たった今辞退メンバーが出た欅坂46の話。出鼻挫かれた感あるが、(冠番組のみの情報で)気になるメンバーをいくつか。今泉ちゃんの即戦力感。賢そうな渡邉(理)、ポンコツ感半端ない渡辺(梨)のコンビ期待。志田愛佳、すでにオーラ全開。土生ちゃん、ビジュアル完成度抜群。菅井ちゃん、お嬢様グループの象徴的存在か。初登場でガチガチだった小池ちゃんかわいい。素晴らしい名前を持つ守屋茜、目立たないけど超綺麗。尾関のうざ可愛さ。織田ちゃんのナチュラル感。平手ちゃんはいきなりセンターになるのか。最年少には重すぎるかもしれないが、一番しっくりくる。こんな感じでいろいろ魅力を発見していく感じがやはり楽しい。「ガールズルール」期の乃木坂46を見ている時を思い出す。そして近い将来、欅坂46版「ぐるぐるカーテン」が産み落とされる瞬間を体験できるのは幸福といえよう。

Many Moons

森は生きているが解散した。

正直な話、長続きするたぐいのバンドでは決してなかったから、大して驚きはしなかった。2nd発表以降、新曲を録ったりしている様子もなかったから、うすうす感づいていたのかもしれない。
ここに、考えるべき重要な問題がある:

彼らが残したあまりにも素晴らしい2枚のアルバムは、果たして邦楽ロック史にインパクトを残せたのか?
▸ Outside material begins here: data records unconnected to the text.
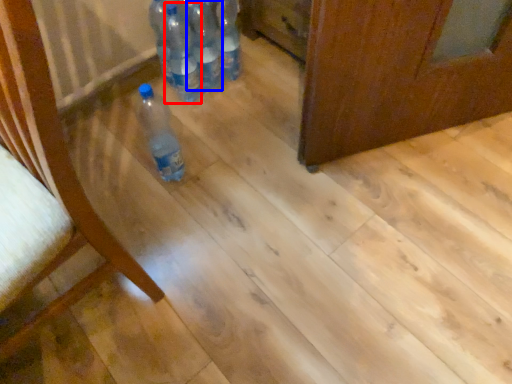 Question: Which of the following is the farthest to the observer, bottle (highlighted by a red box) or bottle (highlighted by a blue box)?

Choices:
 (A) bottle
 (B) bottle

Answer: (B) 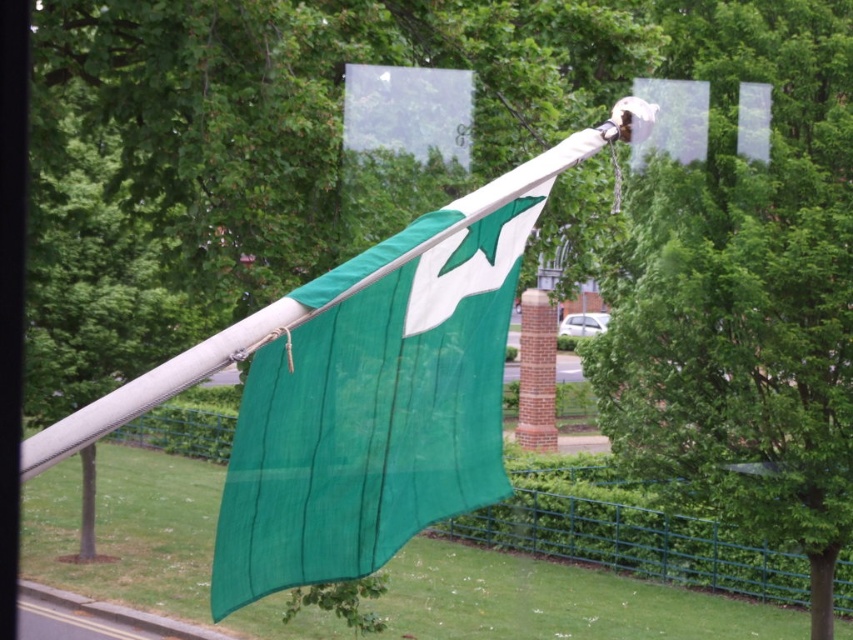 Question: Can you confirm if green fabric flag at center is bigger than green metal fence at lower center?

Choices:
 (A) no
 (B) yes

Answer: (B)

Question: Which object is closer to the camera taking this photo?

Choices:
 (A) green metal fence at lower center
 (B) green fabric tree at upper center

Answer: (B)

Question: Observing the image, what is the correct spatial positioning of green fabric flag at center in reference to green metal fence at lower center?

Choices:
 (A) above
 (B) below

Answer: (A)

Question: Which point appears closest to the camera in this image?

Choices:
 (A) (802, 93)
 (B) (463, 289)
 (C) (633, 528)

Answer: (B)

Question: Which object is positioned closest to the green metal fence at lower center?

Choices:
 (A) green fabric flag at center
 (B) green fabric tree at upper center

Answer: (B)

Question: Is green fabric flag at center to the right of green metal fence at lower center from the viewer's perspective?

Choices:
 (A) no
 (B) yes

Answer: (A) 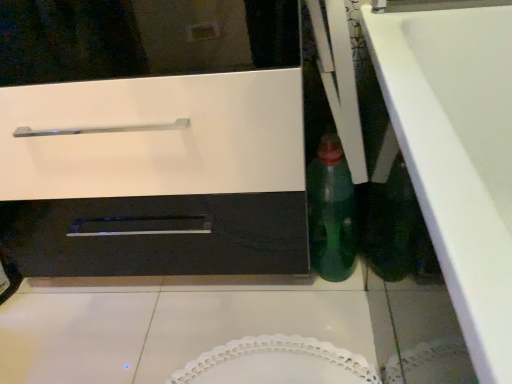 I want to click on free spot in front of green glass bottle at center-right, so click(329, 317). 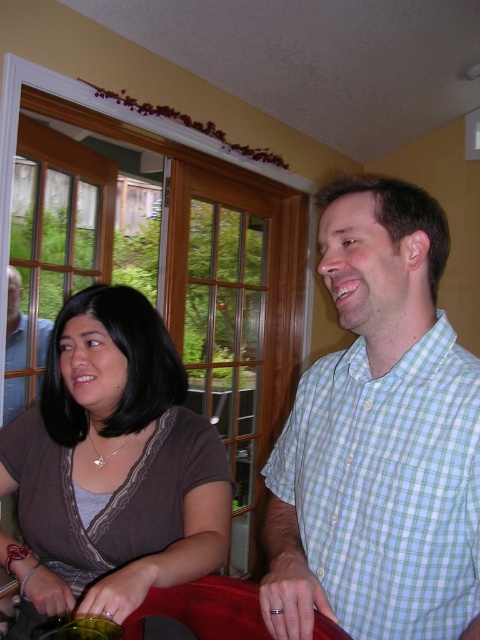 Question: Which object appears farthest from the camera in this image?

Choices:
 (A) matte black laptop at left
 (B) green checkered shirt at upper right
 (C) matte brown blouse at center
 (D) green checkered shirt at center

Answer: (A)

Question: Can you confirm if matte brown blouse at center is bigger than matte black laptop at left?

Choices:
 (A) yes
 (B) no

Answer: (A)

Question: Is the position of green checkered shirt at center more distant than that of matte black laptop at left?

Choices:
 (A) yes
 (B) no

Answer: (B)

Question: Which object is closer to the camera taking this photo?

Choices:
 (A) green checkered shirt at upper right
 (B) matte black laptop at left

Answer: (A)

Question: Is green checkered shirt at center bigger than green checkered shirt at upper right?

Choices:
 (A) no
 (B) yes

Answer: (B)

Question: Which object is closer to the camera taking this photo?

Choices:
 (A) matte brown blouse at center
 (B) green checkered shirt at center

Answer: (B)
答えは、まだわからない。しかしまず言えるのは、大衆と評論家からの正当な評価を、リアルタイムでは受けられなかったということ。でもそれは決して悪いことではないと思う。そこそこ売れて、まぁまぁ良いねぐらいの評価を受けたもののほうが、忘れられやすい。むしろ若干賛否あるほうが、それだけの作品ということの裏付けになるだろう。いつか再評価される時がきっとくるはず。真実は時の娘。
しかし実際、なぜ大衆にさほど届かなかったのか。若い人には1stの渋いアメリカン・ロックはちょっと不利ではあったかもしれないが、セカンドは正真正銘のロックだった。なぜいいセンスのある若者がいなくなってしまったのか。彼らの音楽を「癒し系で落ち着く」といった評をしているレビューを何処かで見かけた。何もわかっちゃいない。フリッパーズ・ギターが、スピッツが、サニーデイ・サービスがその裏に隠し持っていた、パンクというものを。久々にそういうスピリットを持った岡田拓郎という若者が出てきたことを僕は喜んでいる。